Wednesday, March 18th, 2020

PLANETA “ERUZIONE 1614”

シチリアの大地の恵みを受けた偉大なるエトナワイン
プラネタの“エルツィオネ1614”

text yuko fujita

シチリア中に6つのワイナリーを所有し、それぞれの土地で国際品種と土着品種を使い分けているプラネタは、エトナでは赤はネレッロ・マスカレーゼ、白はカリカンテと、土着品種を中心に育てている。

 中でも特異な輝きを放っているのがエトナのワインだ。灼熱の太陽のもと、降水量が少なく乾燥したシチリアの気候の中にあって、エトナ火山の麓の畑は標高510~870mに位置し、昼夜の寒暖差が激しく、その気候はいうなれば冷涼だ。

 今回ご紹介している「エルツィオネ1614」は、1614年のエトナ山の大噴火で生まれた火山性土壌の畑で栽培されたブドウを使用している。

 赤の「ネレッロ・マスカレーゼ」は明るく透明感のあるルビー色。ラズベリーなどのエレガントな風味と繊細な味わいがあり、余韻に残る酸と透明なミネラル感が全体を美しく引き締めている。

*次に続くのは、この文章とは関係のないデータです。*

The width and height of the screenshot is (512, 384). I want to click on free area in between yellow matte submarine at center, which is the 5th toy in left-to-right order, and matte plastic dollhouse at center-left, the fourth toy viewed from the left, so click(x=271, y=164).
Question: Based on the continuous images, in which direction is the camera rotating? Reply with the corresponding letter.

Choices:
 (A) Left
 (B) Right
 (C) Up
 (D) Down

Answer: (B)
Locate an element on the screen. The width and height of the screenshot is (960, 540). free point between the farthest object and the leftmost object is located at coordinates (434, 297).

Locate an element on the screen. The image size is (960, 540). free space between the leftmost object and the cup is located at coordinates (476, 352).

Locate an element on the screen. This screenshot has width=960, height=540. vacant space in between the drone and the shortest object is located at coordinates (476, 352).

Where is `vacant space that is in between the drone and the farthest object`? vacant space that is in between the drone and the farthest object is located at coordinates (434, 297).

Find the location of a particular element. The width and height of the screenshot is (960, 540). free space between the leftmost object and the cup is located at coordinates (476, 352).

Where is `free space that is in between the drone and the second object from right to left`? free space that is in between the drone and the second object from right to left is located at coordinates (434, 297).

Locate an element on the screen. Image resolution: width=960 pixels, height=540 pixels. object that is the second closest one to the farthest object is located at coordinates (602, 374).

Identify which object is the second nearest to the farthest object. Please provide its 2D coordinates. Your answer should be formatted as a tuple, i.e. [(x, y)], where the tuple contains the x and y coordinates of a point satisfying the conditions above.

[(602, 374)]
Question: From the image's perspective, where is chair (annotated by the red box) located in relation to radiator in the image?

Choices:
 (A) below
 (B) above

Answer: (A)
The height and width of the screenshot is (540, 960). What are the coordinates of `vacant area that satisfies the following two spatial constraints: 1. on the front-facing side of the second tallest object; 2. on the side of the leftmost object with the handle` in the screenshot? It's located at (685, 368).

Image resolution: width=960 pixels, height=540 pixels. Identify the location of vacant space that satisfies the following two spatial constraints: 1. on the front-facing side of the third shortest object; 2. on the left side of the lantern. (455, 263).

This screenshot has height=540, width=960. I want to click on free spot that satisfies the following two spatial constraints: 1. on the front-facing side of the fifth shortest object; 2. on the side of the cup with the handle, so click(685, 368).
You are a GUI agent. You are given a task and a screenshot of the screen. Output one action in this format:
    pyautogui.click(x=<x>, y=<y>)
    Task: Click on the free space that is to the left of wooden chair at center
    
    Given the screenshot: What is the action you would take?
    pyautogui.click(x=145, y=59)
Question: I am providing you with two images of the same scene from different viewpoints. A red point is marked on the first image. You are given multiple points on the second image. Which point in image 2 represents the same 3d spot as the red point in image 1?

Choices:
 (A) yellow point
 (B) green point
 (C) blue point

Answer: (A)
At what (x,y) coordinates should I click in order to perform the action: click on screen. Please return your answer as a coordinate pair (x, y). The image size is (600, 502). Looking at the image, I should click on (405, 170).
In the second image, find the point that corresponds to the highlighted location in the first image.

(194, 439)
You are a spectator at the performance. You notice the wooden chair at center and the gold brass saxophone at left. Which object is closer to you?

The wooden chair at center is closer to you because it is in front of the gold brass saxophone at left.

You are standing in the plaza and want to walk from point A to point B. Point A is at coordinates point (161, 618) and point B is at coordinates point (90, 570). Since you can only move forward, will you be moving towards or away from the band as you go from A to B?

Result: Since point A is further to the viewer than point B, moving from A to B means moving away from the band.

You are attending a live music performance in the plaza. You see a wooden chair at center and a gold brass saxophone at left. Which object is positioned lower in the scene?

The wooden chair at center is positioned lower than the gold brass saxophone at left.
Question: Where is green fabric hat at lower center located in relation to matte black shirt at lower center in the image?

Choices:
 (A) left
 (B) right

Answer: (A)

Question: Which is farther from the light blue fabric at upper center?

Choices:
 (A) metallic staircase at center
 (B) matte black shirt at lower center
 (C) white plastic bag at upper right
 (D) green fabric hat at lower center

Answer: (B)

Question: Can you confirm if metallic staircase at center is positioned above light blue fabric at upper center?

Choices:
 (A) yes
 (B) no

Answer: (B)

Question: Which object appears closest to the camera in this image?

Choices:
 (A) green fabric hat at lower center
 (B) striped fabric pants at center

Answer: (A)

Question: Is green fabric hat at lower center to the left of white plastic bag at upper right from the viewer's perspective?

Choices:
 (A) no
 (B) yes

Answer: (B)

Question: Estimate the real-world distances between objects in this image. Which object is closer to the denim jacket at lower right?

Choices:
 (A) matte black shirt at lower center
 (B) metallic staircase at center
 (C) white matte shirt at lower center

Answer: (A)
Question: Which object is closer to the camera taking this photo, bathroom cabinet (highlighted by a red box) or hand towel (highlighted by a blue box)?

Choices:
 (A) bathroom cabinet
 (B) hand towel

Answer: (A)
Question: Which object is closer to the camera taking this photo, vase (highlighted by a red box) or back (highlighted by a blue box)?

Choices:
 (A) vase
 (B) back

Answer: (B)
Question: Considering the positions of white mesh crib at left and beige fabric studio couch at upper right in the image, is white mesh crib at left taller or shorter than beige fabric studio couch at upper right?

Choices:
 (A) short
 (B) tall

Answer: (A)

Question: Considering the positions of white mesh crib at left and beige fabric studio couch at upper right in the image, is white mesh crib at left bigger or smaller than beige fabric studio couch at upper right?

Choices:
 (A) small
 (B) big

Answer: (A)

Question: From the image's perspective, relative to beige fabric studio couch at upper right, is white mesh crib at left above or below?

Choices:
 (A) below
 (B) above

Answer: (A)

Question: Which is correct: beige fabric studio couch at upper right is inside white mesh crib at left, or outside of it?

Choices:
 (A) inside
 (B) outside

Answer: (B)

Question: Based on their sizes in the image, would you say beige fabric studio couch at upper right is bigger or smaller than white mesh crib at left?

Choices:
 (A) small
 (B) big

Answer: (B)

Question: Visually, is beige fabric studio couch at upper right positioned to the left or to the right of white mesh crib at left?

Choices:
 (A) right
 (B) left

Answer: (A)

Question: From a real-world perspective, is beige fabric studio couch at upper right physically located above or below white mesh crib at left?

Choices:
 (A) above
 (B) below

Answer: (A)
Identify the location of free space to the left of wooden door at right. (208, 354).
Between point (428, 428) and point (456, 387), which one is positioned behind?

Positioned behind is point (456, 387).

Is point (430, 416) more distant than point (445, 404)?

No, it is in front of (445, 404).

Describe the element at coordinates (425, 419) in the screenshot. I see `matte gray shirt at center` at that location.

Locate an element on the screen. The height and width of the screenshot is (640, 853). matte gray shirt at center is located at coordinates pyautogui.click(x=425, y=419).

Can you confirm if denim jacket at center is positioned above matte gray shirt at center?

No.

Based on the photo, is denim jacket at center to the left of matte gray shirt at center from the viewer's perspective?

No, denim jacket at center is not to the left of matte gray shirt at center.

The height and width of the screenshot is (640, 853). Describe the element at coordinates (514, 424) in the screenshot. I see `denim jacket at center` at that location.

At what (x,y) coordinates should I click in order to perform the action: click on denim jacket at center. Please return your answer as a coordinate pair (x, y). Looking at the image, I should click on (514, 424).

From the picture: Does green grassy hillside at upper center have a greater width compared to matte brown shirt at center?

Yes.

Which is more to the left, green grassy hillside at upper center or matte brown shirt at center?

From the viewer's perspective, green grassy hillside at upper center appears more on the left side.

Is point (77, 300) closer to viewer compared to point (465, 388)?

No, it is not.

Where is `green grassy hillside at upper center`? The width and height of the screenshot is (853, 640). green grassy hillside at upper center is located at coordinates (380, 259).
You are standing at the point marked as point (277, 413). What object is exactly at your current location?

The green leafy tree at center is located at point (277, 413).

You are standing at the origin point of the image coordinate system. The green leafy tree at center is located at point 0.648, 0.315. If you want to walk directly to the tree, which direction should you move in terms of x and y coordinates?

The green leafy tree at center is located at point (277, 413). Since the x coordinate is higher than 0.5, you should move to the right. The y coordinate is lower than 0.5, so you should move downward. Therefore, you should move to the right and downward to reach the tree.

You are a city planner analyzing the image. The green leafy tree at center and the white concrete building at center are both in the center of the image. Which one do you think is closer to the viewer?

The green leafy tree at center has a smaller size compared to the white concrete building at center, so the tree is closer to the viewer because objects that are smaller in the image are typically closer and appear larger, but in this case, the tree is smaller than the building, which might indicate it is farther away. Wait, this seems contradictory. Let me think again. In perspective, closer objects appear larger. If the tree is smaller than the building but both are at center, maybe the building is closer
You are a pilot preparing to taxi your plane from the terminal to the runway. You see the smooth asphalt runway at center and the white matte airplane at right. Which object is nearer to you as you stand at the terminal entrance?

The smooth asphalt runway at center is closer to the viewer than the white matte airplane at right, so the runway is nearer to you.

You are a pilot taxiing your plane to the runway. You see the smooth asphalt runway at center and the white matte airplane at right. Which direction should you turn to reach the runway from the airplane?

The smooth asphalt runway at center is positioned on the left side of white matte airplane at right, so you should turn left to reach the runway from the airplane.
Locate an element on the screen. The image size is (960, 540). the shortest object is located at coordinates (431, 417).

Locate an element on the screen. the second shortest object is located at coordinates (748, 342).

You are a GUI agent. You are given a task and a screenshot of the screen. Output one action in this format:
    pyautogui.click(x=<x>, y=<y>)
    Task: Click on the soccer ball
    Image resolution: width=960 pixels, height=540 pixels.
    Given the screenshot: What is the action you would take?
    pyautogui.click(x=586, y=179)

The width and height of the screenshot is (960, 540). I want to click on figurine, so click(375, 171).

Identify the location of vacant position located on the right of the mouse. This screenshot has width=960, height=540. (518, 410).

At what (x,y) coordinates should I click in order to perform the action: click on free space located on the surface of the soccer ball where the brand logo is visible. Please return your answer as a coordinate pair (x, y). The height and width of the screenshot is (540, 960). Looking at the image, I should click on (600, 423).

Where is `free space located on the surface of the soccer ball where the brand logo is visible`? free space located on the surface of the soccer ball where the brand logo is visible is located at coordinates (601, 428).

 白の「カリカンテ」は火山性土壌と冷涼な気候から生まれるミネラルがたっぷりで、グリーンアップル、白い花、ミントがほのかに感じられる、個性的で品のあるワインだ。エトナの神々しさ、そしてプラネタの偉大さを、ぜひTHE RAKE読者にも知っていただきたい。

左:エトナのフェウド・ディ・メッツォ・ワイナリーでは、ワインの試飲ができるほか、ランチも可能。
右:噴煙を上げているエトナ火山。

本記事は2019年7月25日発売号にて掲載されたものです。
価格等が変更になっている場合がございます。あらかじめご了承ください。